◆ **Your assignment**
Print every record exactly, with nothing added or left out.

◆ **Data extract**
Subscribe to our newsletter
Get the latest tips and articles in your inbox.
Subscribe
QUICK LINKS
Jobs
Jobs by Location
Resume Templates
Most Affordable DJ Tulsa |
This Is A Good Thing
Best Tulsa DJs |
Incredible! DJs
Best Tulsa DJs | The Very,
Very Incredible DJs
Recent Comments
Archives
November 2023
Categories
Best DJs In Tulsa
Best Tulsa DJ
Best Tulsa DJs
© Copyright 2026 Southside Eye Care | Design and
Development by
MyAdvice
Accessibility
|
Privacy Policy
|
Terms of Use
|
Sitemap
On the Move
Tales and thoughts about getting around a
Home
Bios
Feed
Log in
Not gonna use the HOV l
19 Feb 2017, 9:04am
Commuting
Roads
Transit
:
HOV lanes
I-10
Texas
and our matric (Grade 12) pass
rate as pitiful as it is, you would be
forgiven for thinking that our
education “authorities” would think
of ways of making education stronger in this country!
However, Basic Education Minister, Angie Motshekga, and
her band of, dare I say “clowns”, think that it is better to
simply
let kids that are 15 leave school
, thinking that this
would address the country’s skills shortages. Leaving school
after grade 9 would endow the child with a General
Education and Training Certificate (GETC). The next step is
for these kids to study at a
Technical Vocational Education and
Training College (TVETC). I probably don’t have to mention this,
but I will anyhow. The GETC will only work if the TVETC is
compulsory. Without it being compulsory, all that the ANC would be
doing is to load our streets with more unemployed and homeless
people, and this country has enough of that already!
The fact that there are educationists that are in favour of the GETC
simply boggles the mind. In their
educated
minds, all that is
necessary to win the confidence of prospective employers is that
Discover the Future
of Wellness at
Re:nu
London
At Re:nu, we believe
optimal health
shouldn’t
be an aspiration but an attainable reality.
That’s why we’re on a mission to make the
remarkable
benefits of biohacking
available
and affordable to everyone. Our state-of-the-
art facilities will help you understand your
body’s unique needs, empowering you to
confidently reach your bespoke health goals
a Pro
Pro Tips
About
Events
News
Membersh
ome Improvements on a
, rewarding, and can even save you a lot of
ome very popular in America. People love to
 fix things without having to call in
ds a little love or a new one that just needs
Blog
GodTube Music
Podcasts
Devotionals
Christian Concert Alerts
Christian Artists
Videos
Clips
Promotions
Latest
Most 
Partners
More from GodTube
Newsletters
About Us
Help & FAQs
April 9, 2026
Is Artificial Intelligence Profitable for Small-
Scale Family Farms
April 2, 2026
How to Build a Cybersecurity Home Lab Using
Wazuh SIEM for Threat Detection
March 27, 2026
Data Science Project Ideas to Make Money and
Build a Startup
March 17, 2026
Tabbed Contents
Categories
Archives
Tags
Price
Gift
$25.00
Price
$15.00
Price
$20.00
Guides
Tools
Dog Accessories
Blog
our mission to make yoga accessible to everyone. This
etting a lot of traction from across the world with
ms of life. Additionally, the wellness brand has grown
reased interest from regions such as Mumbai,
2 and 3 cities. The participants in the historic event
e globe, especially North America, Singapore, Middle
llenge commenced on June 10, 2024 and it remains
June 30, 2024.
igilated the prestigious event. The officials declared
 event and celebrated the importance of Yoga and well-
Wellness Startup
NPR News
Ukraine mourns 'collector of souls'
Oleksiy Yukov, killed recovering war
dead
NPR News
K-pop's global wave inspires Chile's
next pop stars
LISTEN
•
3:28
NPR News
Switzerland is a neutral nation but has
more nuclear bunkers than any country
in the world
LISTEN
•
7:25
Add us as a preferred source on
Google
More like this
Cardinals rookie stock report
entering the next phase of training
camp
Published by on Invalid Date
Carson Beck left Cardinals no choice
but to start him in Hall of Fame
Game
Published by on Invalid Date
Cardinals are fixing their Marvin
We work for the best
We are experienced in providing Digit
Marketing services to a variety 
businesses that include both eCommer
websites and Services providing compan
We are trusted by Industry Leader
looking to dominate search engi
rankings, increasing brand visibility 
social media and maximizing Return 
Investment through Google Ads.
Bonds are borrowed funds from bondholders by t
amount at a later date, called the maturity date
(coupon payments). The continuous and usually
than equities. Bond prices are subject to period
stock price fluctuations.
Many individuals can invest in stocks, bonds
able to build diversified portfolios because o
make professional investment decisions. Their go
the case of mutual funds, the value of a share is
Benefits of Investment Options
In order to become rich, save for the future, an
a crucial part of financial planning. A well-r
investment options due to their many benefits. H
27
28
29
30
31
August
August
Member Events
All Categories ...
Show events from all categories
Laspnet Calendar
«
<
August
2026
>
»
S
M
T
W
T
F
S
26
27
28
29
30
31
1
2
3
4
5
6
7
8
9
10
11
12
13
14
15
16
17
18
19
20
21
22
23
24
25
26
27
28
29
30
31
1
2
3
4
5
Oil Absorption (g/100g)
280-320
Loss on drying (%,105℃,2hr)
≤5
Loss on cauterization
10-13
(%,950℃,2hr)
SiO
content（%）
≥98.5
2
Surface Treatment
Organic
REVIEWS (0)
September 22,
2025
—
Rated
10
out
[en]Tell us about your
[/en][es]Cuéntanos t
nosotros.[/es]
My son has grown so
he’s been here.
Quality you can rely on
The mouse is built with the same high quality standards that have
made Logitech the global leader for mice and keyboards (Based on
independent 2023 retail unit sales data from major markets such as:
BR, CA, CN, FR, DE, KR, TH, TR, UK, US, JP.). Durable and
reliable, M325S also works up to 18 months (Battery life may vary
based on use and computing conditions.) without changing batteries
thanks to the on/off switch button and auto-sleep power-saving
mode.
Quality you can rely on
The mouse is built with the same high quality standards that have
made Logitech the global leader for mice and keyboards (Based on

◆ **Task answer**
Subscribe to our newsletter
Get the latest tips and articles in your inbox.
Subscribe
QUICK LINKS
Jobs
Jobs by Location
Resume Templates
Most Affordable DJ Tulsa |
This Is A Good Thing
Best Tulsa DJs |
Incredible! DJs
Best Tulsa DJs | The Very,
Very Incredible DJs
Recent Comments
Archives
November 2023
Categories
Best DJs In Tulsa
Best Tulsa DJ
Best Tulsa DJs
© Copyright 2026 Southside Eye Care | Design and
Development by
MyAdvice
Accessibility
|
Privacy Policy
|
Terms of Use
|
Sitemap
On the Move
Tales and thoughts about getting around a
Home
Bios
Feed
Log in
Not gonna use the HOV l
19 Feb 2017, 9:04am
Commuting
Roads
Transit
:
HOV lanes
I-10
Texas
and our matric (Grade 12) pass
rate as pitiful as it is, you would be
forgiven for thinking that our
education “authorities” would think
of ways of making education stronger in this country!
However, Basic Education Minister, Angie Motshekga, and
her band of, dare I say “clowns”, think that it is better to
simply
let kids that are 15 leave school
, thinking that this
would address the country’s skills shortages. Leaving school
after grade 9 would endow the child with a General
Education and Training Certificate (GETC). The next step is
for these kids to study at a
Technical Vocational Education and
Training College (TVETC). I probably don’t have to mention this,
but I will anyhow. The GETC will only work if the TVETC is
compulsory. Without it being compulsory, all that the ANC would be
doing is to load our streets with more unemployed and homeless
people, and this country has enough of that already!
The fact that there are educationists that are in favour of the GETC
simply boggles the mind. In their
educated
minds, all that is
necessary to win the confidence of prospective employers is that
Discover the Future
of Wellness at
Re:nu
London
At Re:nu, we believe
optimal health
shouldn’t
be an aspiration but an attainable reality.
That’s why we’re on a mission to make the
remarkable
benefits of biohacking
available
and affordable to everyone. Our state-of-the-
art facilities will help you understand your
body’s unique needs, empowering you to
confidently reach your bespoke health goals
a Pro
Pro Tips
About
Events
News
Membersh
ome Improvements on a
, rewarding, and can even save you a lot of
ome very popular in America. People love to
 fix things without having to call in
ds a little love or a new one that just needs
Blog
GodTube Music
Podcasts
Devotionals
Christian Concert Alerts
Christian Artists
Videos
Clips
Promotions
Latest
Most 
Partners
More from GodTube
Newsletters
About Us
Help & FAQs
April 9, 2026
Is Artificial Intelligence Profitable for Small-
Scale Family Farms
April 2, 2026
How to Build a Cybersecurity Home Lab Using
Wazuh SIEM for Threat Detection
March 27, 2026
Data Science Project Ideas to Make Money and
Build a Startup
March 17, 2026
Tabbed Contents
Categories
Archives
Tags
Price
Gift
$25.00
Price
$15.00
Price
$20.00
Guides
Tools
Dog Accessories
Blog
our mission to make yoga accessible to everyone. This
etting a lot of traction from across the world with
ms of life. Additionally, the wellness brand has grown
reased interest from regions such as Mumbai,
2 and 3 cities. The participants in the historic event
e globe, especially North America, Singapore, Middle
llenge commenced on June 10, 2024 and it remains
June 30, 2024.
igilated the prestigious event. The officials declared
 event and celebrated the importance of Yoga and well-
Wellness Startup
NPR News
Ukraine mourns 'collector of souls'
Oleksiy Yukov, killed recovering war
dead
NPR News
K-pop's global wave inspires Chile's
next pop stars
LISTEN
•
3:28
NPR News
Switzerland is a neutral nation but has
more nuclear bunkers than any country
in the world
LISTEN
•
7:25
Add us as a preferred source on
Google
More like this
Cardinals rookie stock report
entering the next phase of training
camp
Published by on Invalid Date
Carson Beck left Cardinals no choice
but to start him in Hall of Fame
Game
Published by on Invalid Date
Cardinals are fixing their Marvin
We work for the best
We are experienced in providing Digit
Marketing services to a variety 
businesses that include both eCommer
websites and Services providing compan
We are trusted by Industry Leader
looking to dominate search engi
rankings, increasing brand visibility 
social media and maximizing Return 
Investment through Google Ads.
Bonds are borrowed funds from bondholders by t
amount at a later date, called the maturity date
(coupon payments). The continuous and usually
than equities. Bond prices are subject to period
stock price fluctuations.
Many individuals can invest in stocks, bonds
able to build diversified portfolios because o
make professional investment decisions. Their go
the case of mutual funds, the value of a share is
Benefits of Investment Options
In order to become rich, save for the future, an
a crucial part of financial planning. A well-r
investment options due to their many benefits. H
27
28
29
30
31
August
August
Member Events
All Categories ...
Show events from all categories
Laspnet Calendar
«
<
August
2026
>
»
S
M
T
W
T
F
S
26
27
28
29
30
31
1
2
3
4
5
6
7
8
9
10
11
12
13
14
15
16
17
18
19
20
21
22
23
24
25
26
27
28
29
30
31
1
2
3
4
5
Oil Absorption (g/100g)
280-320
Loss on drying (%,105℃,2hr)
≤5
Loss on cauterization
10-13
(%,950℃,2hr)
SiO
content（%）
≥98.5
2
Surface Treatment
Organic
REVIEWS (0)
September 22,
2025
—
Rated
10
out
[en]Tell us about your
[/en][es]Cuéntanos t
nosotros.[/es]
My son has grown so
he’s been here.
Quality you can rely on
The mouse is built with the same high quality standards that have
made Logitech the global leader for mice and keyboards (Based on
independent 2023 retail unit sales data from major markets such as:
BR, CA, CN, FR, DE, KR, TH, TR, UK, US, JP.). Durable and
reliable, M325S also works up to 18 months (Battery life may vary
based on use and computing conditions.) without changing batteries
thanks to the on/off switch button and auto-sleep power-saving
mode.
Quality you can rely on
The mouse is built with the same high quality standards that have
made Logitech the global leader for mice and keyboards (Based on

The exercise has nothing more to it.